• TASK: Exact transcription of the data below is required, without the images.
+++ RECORD SET +++
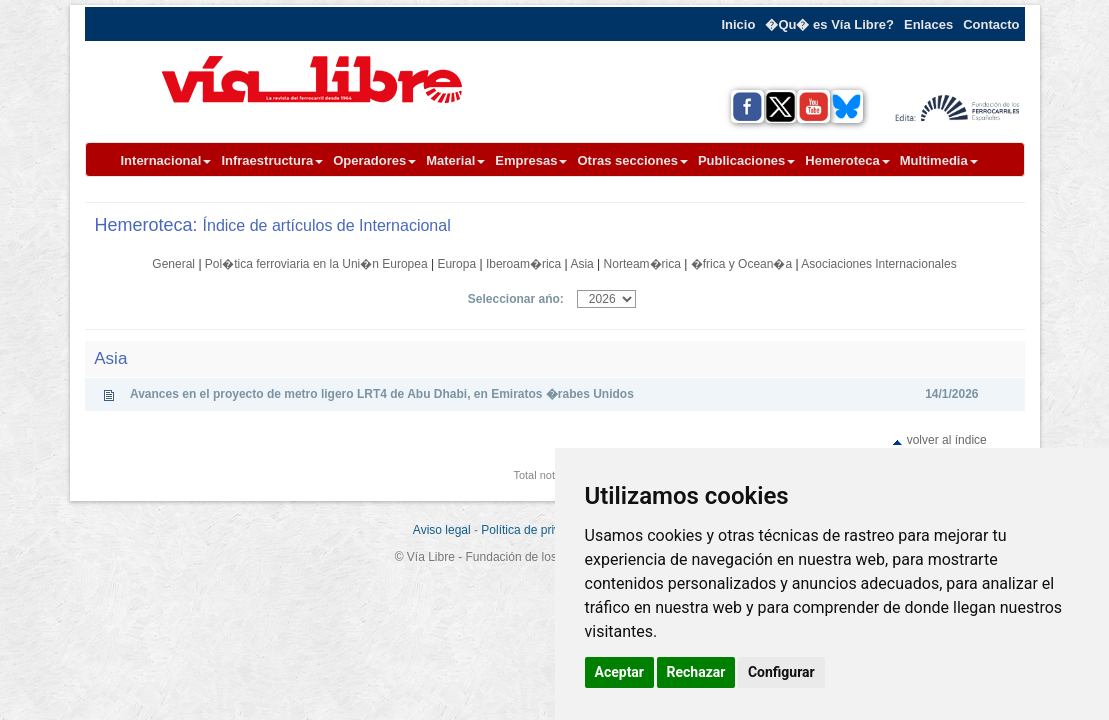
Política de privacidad (538, 530)
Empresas (531, 160)
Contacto (991, 24)
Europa (456, 264)
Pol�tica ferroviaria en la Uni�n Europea (316, 264)
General (173, 264)
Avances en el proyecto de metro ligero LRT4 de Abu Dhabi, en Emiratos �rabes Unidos (382, 394)
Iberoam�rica (523, 264)
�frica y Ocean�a (741, 264)
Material (455, 160)
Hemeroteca (847, 160)
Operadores (374, 160)
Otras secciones (632, 160)
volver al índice (947, 440)
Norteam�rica (642, 264)
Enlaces (928, 24)
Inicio (738, 24)
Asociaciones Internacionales (878, 264)
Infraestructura (272, 160)
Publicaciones (746, 160)
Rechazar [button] (696, 672)
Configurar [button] (781, 672)
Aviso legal (442, 530)
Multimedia (939, 160)
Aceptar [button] (620, 672)
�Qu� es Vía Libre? (829, 24)
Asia (581, 264)
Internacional (166, 160)
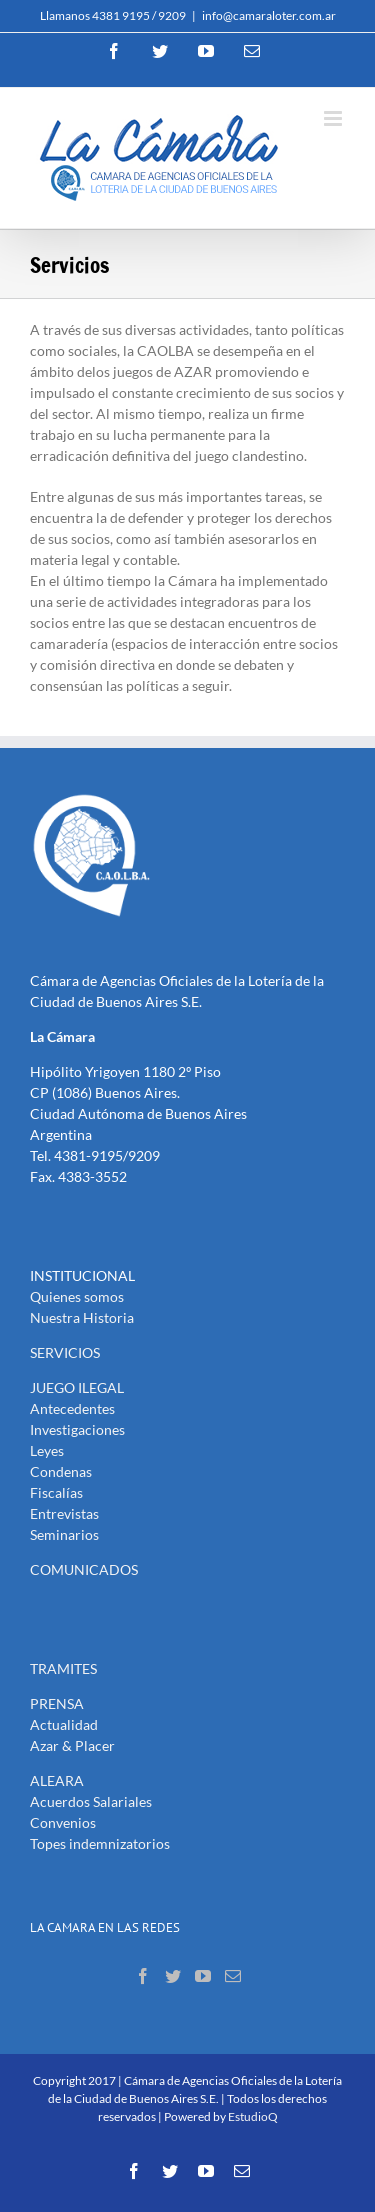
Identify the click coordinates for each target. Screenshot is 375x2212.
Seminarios (64, 1534)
+++
• YOUR RESPONSE:
Política de privacidad (538, 530)
Empresas (531, 160)
Contacto (991, 24)
Europa (456, 264)
Pol�tica ferroviaria en la Uni�n Europea (316, 264)
General (173, 264)
Avances en el proyecto de metro ligero LRT4 de Abu Dhabi, en Emiratos �rabes Unidos (382, 394)
Iberoam�rica (523, 264)
�frica y Ocean�a (741, 264)
Material (455, 160)
Hemeroteca (847, 160)
Operadores (374, 160)
Otras secciones (632, 160)
volver al índice (947, 440)
Norteam�rica (642, 264)
Enlaces (928, 24)
Inicio (738, 24)
Asociaciones Internacionales (878, 264)
Infraestructura (272, 160)
Publicaciones (746, 160)
Rechazar [button] (696, 672)
Configurar [button] (781, 672)
Aviso legal (442, 530)
Multimedia (939, 160)
Aceptar [button] (620, 672)
�Qu� es Vía Libre? (829, 24)
Asia (581, 264)
Internacional (166, 160)
Identify the click coordinates for each target. Screenshot is 375x2212.
Seminarios (64, 1534)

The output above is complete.